Personal information
- Date of birth: 26 March 1989 (age 37)
- Place of birth: Kirchdorf an der Krems, Austria
- Height: 1.89 m (6 ft 2+1⁄2 in)
- Position: Centre-back

Team information
- Current team: SV Stripfing
- Number: 15

Youth career
- 2006–2009: Austria Wien Amateure

Senior career*
- Years: Team / Apps / (Gls)
- 2006–2009: Austria Wien Amateure / 89 / (3)
- 2009–2013: SC Wiener Neustadt / 85 / (3)
- 2013–2015: Austria Wien / 10 / (4)
- 2015–2021: LASK / 130 / (5)
- 2021–2024: SKN St.
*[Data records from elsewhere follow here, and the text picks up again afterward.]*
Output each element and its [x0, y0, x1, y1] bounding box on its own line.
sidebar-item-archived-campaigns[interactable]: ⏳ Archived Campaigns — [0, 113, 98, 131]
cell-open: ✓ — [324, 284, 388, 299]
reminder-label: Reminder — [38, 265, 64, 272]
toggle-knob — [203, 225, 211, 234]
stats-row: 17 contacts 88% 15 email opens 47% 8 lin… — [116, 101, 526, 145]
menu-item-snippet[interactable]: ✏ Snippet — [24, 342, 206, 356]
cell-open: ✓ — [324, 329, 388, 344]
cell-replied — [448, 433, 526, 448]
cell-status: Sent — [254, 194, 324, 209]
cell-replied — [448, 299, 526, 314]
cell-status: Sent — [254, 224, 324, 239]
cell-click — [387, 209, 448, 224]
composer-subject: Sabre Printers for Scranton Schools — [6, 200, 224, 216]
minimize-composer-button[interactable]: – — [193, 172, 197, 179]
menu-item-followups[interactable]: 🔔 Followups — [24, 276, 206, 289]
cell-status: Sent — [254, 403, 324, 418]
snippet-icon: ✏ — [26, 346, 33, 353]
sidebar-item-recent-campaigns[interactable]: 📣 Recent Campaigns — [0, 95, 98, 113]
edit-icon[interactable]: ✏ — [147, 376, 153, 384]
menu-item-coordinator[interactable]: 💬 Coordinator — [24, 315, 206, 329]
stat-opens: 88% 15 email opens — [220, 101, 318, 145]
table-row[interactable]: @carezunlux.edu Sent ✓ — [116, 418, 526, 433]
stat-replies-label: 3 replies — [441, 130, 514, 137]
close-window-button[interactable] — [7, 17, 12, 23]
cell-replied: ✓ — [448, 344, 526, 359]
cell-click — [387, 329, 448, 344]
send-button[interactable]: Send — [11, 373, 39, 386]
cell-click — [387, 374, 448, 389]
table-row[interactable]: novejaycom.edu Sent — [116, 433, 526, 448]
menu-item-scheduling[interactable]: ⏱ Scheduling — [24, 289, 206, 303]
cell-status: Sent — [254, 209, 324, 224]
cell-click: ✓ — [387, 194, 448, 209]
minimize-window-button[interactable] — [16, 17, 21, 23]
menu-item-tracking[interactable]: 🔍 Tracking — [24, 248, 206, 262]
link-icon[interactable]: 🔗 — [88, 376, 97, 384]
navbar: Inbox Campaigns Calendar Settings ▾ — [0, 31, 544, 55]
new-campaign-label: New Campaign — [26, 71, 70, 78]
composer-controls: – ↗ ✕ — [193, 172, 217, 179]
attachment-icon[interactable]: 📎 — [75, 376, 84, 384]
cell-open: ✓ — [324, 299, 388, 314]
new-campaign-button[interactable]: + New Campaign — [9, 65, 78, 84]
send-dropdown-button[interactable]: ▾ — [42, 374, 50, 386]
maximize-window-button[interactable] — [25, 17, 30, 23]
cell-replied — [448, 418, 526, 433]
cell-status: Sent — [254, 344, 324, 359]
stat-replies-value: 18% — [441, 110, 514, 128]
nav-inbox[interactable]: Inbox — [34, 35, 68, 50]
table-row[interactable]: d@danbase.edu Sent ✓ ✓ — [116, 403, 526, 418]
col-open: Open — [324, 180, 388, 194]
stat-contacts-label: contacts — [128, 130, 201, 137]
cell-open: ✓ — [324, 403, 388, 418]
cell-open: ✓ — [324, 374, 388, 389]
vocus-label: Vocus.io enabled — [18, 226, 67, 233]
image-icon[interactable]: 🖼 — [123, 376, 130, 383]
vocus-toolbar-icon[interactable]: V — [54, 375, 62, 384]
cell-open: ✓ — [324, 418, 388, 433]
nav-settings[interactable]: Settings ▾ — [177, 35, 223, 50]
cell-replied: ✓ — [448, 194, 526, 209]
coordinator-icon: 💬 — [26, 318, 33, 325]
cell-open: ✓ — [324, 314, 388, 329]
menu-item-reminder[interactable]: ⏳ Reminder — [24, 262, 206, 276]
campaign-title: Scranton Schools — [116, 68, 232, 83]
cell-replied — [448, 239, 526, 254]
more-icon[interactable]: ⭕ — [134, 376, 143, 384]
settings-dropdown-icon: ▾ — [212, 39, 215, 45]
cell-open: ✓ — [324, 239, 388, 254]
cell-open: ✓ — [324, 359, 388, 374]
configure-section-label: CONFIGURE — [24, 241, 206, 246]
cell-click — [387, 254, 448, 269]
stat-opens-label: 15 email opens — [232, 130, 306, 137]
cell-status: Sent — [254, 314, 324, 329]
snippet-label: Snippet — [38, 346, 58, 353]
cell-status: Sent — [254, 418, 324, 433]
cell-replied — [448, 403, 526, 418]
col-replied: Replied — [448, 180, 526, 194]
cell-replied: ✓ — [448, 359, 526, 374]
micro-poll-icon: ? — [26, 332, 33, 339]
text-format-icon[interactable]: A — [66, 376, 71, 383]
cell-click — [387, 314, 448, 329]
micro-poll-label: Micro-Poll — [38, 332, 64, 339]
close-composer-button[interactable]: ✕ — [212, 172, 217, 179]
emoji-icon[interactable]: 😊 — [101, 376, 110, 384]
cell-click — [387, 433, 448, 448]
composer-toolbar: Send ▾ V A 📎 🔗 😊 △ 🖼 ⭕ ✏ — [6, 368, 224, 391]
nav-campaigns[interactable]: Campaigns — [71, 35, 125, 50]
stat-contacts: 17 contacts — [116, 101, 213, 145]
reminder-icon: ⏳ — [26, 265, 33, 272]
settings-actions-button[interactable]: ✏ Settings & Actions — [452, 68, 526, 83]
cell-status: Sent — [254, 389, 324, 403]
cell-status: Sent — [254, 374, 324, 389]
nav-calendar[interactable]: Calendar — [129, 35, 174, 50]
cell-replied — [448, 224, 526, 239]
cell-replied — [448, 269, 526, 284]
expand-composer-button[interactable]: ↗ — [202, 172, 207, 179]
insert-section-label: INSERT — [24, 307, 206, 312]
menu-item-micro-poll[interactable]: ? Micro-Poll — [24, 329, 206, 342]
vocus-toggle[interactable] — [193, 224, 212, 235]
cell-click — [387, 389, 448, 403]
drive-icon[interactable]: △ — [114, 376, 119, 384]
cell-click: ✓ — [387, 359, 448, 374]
Pölten / 63 / (1)
- 2024–: SV Stripfing / 23 / (0)

International career
- 2008–2010: Austria U21 / 12 / (0)

= Christian Ramsebner =

Austrian footballer (born 1989)

Christian Ramsebner (born 26 March 1989) is an Austrian professional footballer who plays as a centre-back for 2. Liga club SV Stripfing.

==Club career==
On 25 June 2021, he signed a two-year contract with SKN St. Pölten. On 27 February 2023, Ramsebner, who in the meantime had been named team captain, extended his contract with the club until 2024.

On 31 May 2024, Ramsebner moved to SV Stripfing.